Non sono stato io

Daniele Derossi

Un’ansia crescente coglie il lettore mentre legge questo romanzo di Daniele Derossi dal titolo “Non sono stato io: sono le parole che pronuncia il ragazzino di dieci anni protagonista della storia, Giacomo. Vissuto a Londra con la madre Ada e il padre Bashir, uno scienziato pakistano, ora è tornato nel paesino della Val di Susa, Serana, da dove sua madre era fuggita molti anni prima, in seguito al separazione dei genitori. Ada non aveva retto alla morte della secondogenita Laura e si era rinchiusa nel piccolo centro montano di poche centinaia di abitanti per evitare il suicidio, contando sull’aiuto di sua madre.
Serana ospita un castello diroccato che da secoli si dice abbia ospitato un negromante e sia un luogo infestato da forze demoniache.

Giacomo va a scuola dalle suore dove ha studiato anche sua madre, ma non riesce ad essere accettato dai compagni. Si lega solo ad un unico amico dai capelli rossi, Robi, con cui divide lunghi dialoghi all’insaputa di tutti. Ada è distratta, concentrata sul proprio lutto e sul profondo malessere psicologico di cui è vittima, respinge l’aiuto e i consigli di chi la circonda: sua madre, forte e determinata, la sua compagna di scuola ora divenuta la signora borghese più ricca e conformista del paese, Mariella. Il parrucchiere Radames, il maestro di ceramica Sergio sono pronti ad accoglierla, ma Ada è concentrata su di sé, inconsapevole di ciò che sta avvenendo in paese e in particolare delle condizioni di suo figlio.


Quando scompare una compagna di classe di Giacomo, Jennifer, che malgrado gli sforzi della polizia non viene ritrovata, ecco che la vita parallela del bambino si fa sempre più paurosa: il compagno Robi lo spinge a giochi sempre più pericolosi, magici, esoterici, provocandolo, chiamandolo femminuccia, mettendone alla prova il coraggio, spingendolo a prove sempre più macabre e rischiose. Cosa sta realmente succedendo a Serana?

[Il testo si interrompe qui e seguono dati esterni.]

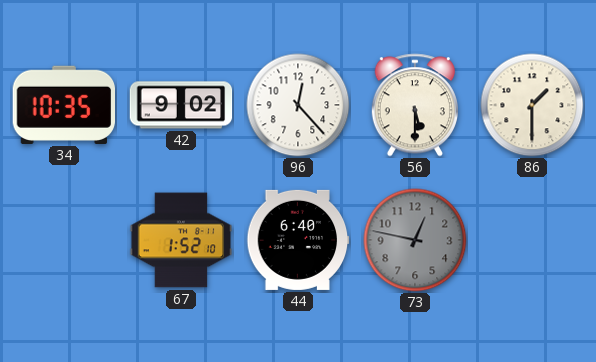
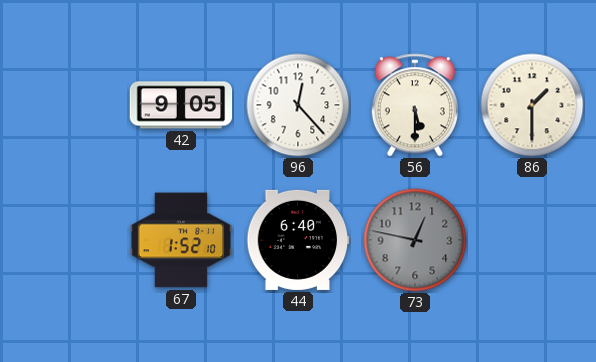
34: 10:35 -> none
42: 9:02 -> 9:05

In un crescendo di angosciose rivelazioni Daniele Derossi ci accompagna in un viaggio quasi infernale, in un susseguirsi di intrecci paurosi, in una sequenza di sospetti e di scoperte che rivelano quanto troppo spesso i genitori siano ignari di quanto avviene sotto i loro stessi occhi. Ada, troppo irrisolta e infelice, immatura e spaventata, non riesce ad essere per Giacomo la madre che lui si aspetta ed ecco il bambino uscire fuori da sé, ritrovando nella morbosa immaginazione un vita parallela, sconcertante e davvero pericolosa. Uno stile asciutto, incalzante, ma pieno di una qualche forma di normalità accompagnano questa storia dei nostri tempi, un po’ “Dürrenmatt un po’ Ammanniti”, come ha scritto Marcello Fois, un po’ capace di evocare atmosfere Hitchcockiane, vorrei aggiungere io.
Un bambino solo, tradito, sofferente, raccontato con amore e con pietà da Daniele Derossi, che ricostruisce con fedeltà un ambiente isolato e provinciale con tratti realistici, ma anche con un notevole acume narrativo: il macellaio del paese, studioso di scienze esoteriche, finirà per essere risolutivo nelle spasmodiche ricerche che il gruppo di adulti, poliziotti, giornalisti, giudici, maestre, psicologi, tentano alla ricerca della verità. L’amore materno finalmente risvegliato in Ada per Giacomo in pericolo, la consapevolezza che malgrado quanto è successo c’è speranza di una vita nuova, sono la ricetta di questo romanzo originale, scritto in modo avvincente, con il tono di una moderna favola, con un protagonista che nel suo dialogo con il misterioso amico Robi riesce a mostrarci quanto di segreto e sconosciuto possa albergare nella mente di un bambino vittima di compagni crudeli e di adulti inconsapevoli.